Che cosa è la famiglia ?

Risalire all’origine del gesto creatore di Dio è una necessità per la famiglia se essa vuole conoscersi e realizzarsi secondo la verità profonda, non soltanto del suo essere, ma anche a livello della sua azione nella storia. La famiglia è costituita come « comunità profonda di vita e di amore » *   Concilio ecumenico Vat. II, cost. Pastorale sulla Chiesa nel mondo di questi tempi Gaudium et Spes, 48.. E la famiglia ha la missione di diventare sempre di più cio’ che essa è, ossia una comunità di vita e di amore, in una tensione che troverà il suo compimento – come ogni realtà creata e salvata – nel  Regno di Dio. In una prospettiva che ritrova le radici stesse della realtà, bisogna dire che l’essenza della famiglia ed i suoi doveri sono definiti dall’amore. Per questo la famiglia riceve la missione di custodire, rivelare e comunicare l’amore. Quest’amore è il riflesso vivente e la reale partecipazione dell’amore di Dio per l’umanità e dell’amore di Cristo Signore per la Chiesa sua Sposa.

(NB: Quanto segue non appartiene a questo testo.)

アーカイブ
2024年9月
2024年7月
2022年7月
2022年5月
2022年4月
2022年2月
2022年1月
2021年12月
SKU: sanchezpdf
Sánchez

E’, quindi, nel disegno di Dio creatore e Redentore  che la famiglia scopra non soltanto la sua « identità », cio’ che essa « è », ma anche la sua « missione », cio’ che essa puo’ e deve « fare ». Famiglia, « diventa » cio’ che tu « sei » *   Giovanni Paolo II, Esortazione apostolica Familiaris Consortio, § 17, Pierre TEQUI Editeur 1981. : comunione profonda di vita e di amore.

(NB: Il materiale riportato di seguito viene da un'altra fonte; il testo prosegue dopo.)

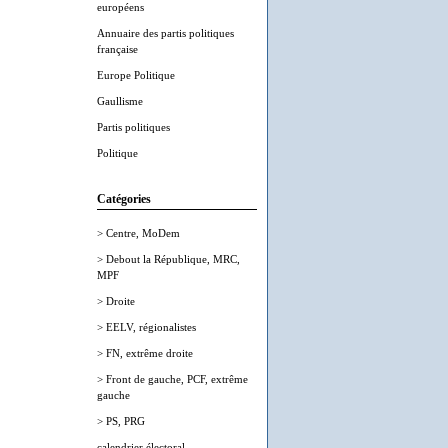
européens
Annuaire des partis politiques
française
Europe Politique
Gaullisme
Partis politiques
Politique
Catégories
> Centre, MoDem
> Debout la République, MRC,
MPF
> Droite
> EELV, régionalistes
> FN, extrême droite
> Front de gauche, PCF, extrême
gauche
> PS, PRG
calendrier électoral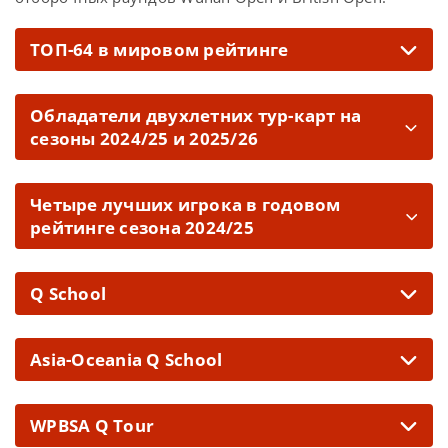
ТОП-64 в мировом рейтинге
Обладатели двухлетних тур-карт на
сезоны 2024/25 и 2025/26
Четыре лучших игрока в годовом
рейтинге сезона 2024/25
Q School
Asia-Oceania Q School
WPBSA Q Tour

ESORTAZIONI DI FRANCESCO PER LA FAMIGLIA

Quando Francesco raccomandava la carità, era la vita di famiglia, con la sua buona intesa e la sua cordialità, che voleva vedere regnare (2 C 180). « Io voglio, diceva, che i miei fratelli si mostrino tutti come figli di una stessa madre ; se uno domanda una tunica, una corda o qualsiasi altra cosa, che l’altro gliela dia generosamente… ». E per non dare alcun ordine che non fosse stato compiuto dapprima in lui da Cristo, ne dava l’esempio per primo.  

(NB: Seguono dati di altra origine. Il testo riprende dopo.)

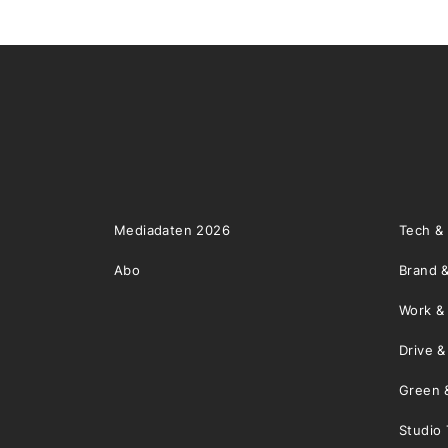
Mediadaten 2026
Tech &
Abo
Brand &
Work &
Drive 
Green 
Studio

Nei testi di Francesco non si trovano degli scritti che si rivolgono specificatamente alla famiglia. Tuttavia, un buon numero dei suoi scritti sono direttamente « applicabili » ad essa. Per nutrire la nostra riflessione, riprenderemo, quindi, qualcuno dei suoi scritti. Constateremo, una volta di più, che la spiritualità di Francesco, pure essendo tutta orientata verso Dio Uno e Trino, è una spiritualità « pratica », ossia, da mettere in opera in maniera concreta nel nostro quotidiano. Per Francesco è certamente il matrimonio dell’ anima con Cristo che è ricercato, ma questo si realizza nella vita di ogni giorno. Come si puo’ immaginare, questi diversi testi non ci daranno un quadro completo di cio’ che deve animare la vita di una famiglia, ma ci daranno numerosi chiarimenti. Per introdurli, poniamo a Francesco le cinque domande seguenti e vediamo quali sono le risposte che ci offre :      

Niente liti né diffamazione, ma amore fraterno e spirito di povertà

Come conciliare spirito di povertà e vita di famiglia, ci si chiederà ? Esiste anche soltanto un rapporto tra queste due cose ? RabbiaNon si condivide forse « tutto » in una famiglia, senza che si debba per questo considerare, in questa messa in comune, un qualche spirito di povertà ? Le righe che seguono apporteranno le risposte a queste domande.

E’ vero che nella vita di una coppia e nella vita di una famiglia, molti momenti dell’esistenza appaghino gli individui. Se si prende una metafora metereologica, sarà il « sole radioso » in un « cielo blu senza nuvole ». Ma, cosi’ come « l’umore del cielo » è incostante, vi sono anche, nella vita di una coppia e della famiglia, dei giorni « nuvolosi », « piovosi », « temporaleschi » o, peggio ancora, « cataclismici ». Le cause  possibili di queste giornate difficili sono, certamente, multiple. Possono essere conseguenza della semplice stanchezza ; allora ci si innervosisce per un nonnulla ; le parole superano rapidamente il pensiero e si crea un conflitto.  Possono provenire da un (o più) carattere (i) risoluto(i),  integro(i), dalla mancanza di virtù dell’uno, da un amore possessivo o egoista dell’altro, dalla pigrizia dell’uno o dall’amore eccessivo dell’ordine dell’altro, dall’abbassamento del sentimento amoroso,… Una delle prime conseguenze di questi difetti è l’opposizione dell’altro. Il coniuge dirà (o penserà) : « Non mi sono sposato(a) per sentire o subire questo ; se non reagisco immediatamente, continuerà ». Il bambino, da parte sua, dirà : « è lui che ha cominciato », tentando di giustificare (e « di assolvere ») la brutalità della sua reazione. In breve, non si deve lasciar correre nulla senza reagire : occhio per occhio e dente per dente. E si cercherà di far aderire alla propria causa tutto il gruppo familiare per cominciare e le persone al di fuori del gruppo familiare in seguito. In più, verranno rapportati altri fatti sgradevoli del passato per ben dimostrare che « il vaso trabocca »…  L’individuo dispone allora di un’arma, la più temibile di tutte, per esprimere la sua avversione : la sua lingua.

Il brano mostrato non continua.